Ofgem has been urged by a government advisor to step up the decarbonisation of heating by using the RIIO2 price controls to begin funding the conversion of gas networks to run on hydrogen.
Charlotte Morgan, energy and infrastructure partner at solicitors Linklaters, told the Westminster Forum conference on carbon capture use and storage (CCUS) earlier this week the regulated asset base (RAB) model could provide an effective mechanism for financing the infrastructure overhaul.
But she said such a move would require a “clear political statement” from the Department for Business, Energy and Industrial Strategy (BEIS) that it wants to take this route for decarbonising heating.
Morgan, who led the BEIS taskforce on CCUS, said the ongoing RIIO2 review offers an opportunity to look at bringing forward hydrogen assets using the RAB funding model, which would allow investors to start making returns before they are operating.
“It needs a clear political direction from BEIS and the regulator to allow the cost of hydrogen assets to be added to gas distribution network as part of the regulatory system,” said Morgan.
“We are currently in the middle of a price review and it may be Ofgem is able to look at either the RIIO2 mechanism or some reopening of that price mechanism later.
“This would provide a mechanism to share the cost of decarbonising heat with gas consumers as well.”
Will Lochhead, head of the CCUS policy team at BEIS, said the government is currently examining incentives to bring forward the carbon capture technology with a view to consulting in the summer and providing an indication of its thinking by the end of the year.
He also said that BEIS is looking at how existing infrastructure, including offshore gas and oil pipelines, can be reused for transporting and storing CO2.
Mike Hemsley, senior power analyst at the Committee on Climate Change (CCC), said that the government must develop its model for CCUS transport and storage by the middle of this year, adding: “Real urgency is needed here and it needs to be government led.”
He said CCUS could play a “crucial” role in reducing the energy intensity of power sector emissions below 50gCO2/kWh: “CCUS isn’t absolutely essential but it’s very, very useful. Not having CCUS is like starting a football match without a goalkeeper: you can still win the game, but you are definitely lowering your chances.”

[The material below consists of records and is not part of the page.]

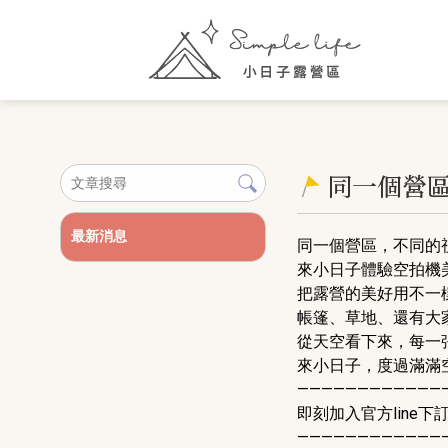
同一個營
最新消息
同一個營區，不同的
來小日子體驗空拍機
把露營的美好用不一
帳篷、草地、還有大
從天空看下來，每一
來小日子，度過滿滿
————————————
即刻加入官方line下訂 
————————————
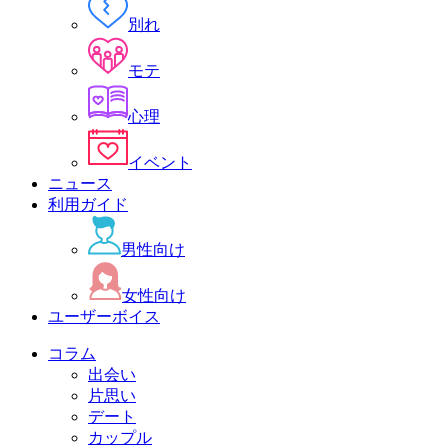
別れ
モテ
心理
イベント
ニュース
利用ガイド
男性向け
女性向け
ユーザーボイス
コラム
出会い
片思い
デート
カップル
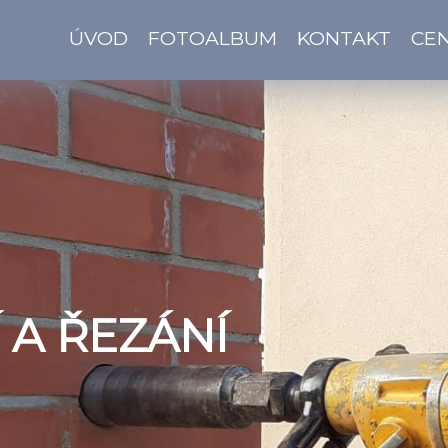
ÚVOD
FOTOALBUM
KONTAKT
CEN
 A ŘEZÁNÍ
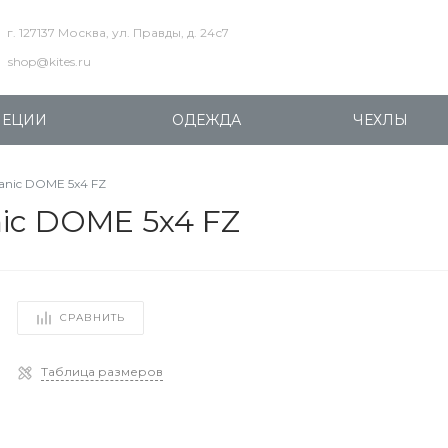
г. 127137 Москва, ул. Правды, д. 24с7
shop@kites.ru
ПЕЦИИ
ОДЕЖДА
ЧЕХЛЫ
anic DOME 5x4 FZ
nic DOME 5x4 FZ
СРАВНИТЬ
Таблица размеров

And strong government leadership is required on the issue “now”, he warned, to establish as soon as possible the feasibility of rolling out CCUS on a commercial scale: “CCUS is an option we need to know about sooner rather than later because it could be an essential part of the UK’s decarbonisation objectives at lowest cost.”
Hemsley said capturing 180 megatonnes (Mt) of CO2 annually by 2050 – the upper end of what the CCC believes will be needed to help meet the UK’s greenhouse gas goals – will require a doubling of transport and storage capacity every five years.
“This could get up to one new pipeline per year in the 2040s which by any measure sounds quite difficult.”
Even reaching the lower end target of 60Mt per annum in 2050 would require the installation of 10Mt of capacity every five years. which he described as “quite stretching”.
Hemsley said that offsetting emissions via CCUS would play an important role in meeting the UK’s climate change targets, given the lack of known options for decarbonising sectors like aviation.
But Katie Black, director of policy at the National Infrastructure Commission, said that CCUS is unlikely to be a cost-effective option for decarbonising the power system.
Nevertheless, she agreed with Helmsey on the importance of research into the technology in order to establish the contribution it can make.
“All options for decarbonisation need to be explored in lot more detail and proved in the next three to five years so we have all the information that is required and can make a decision.”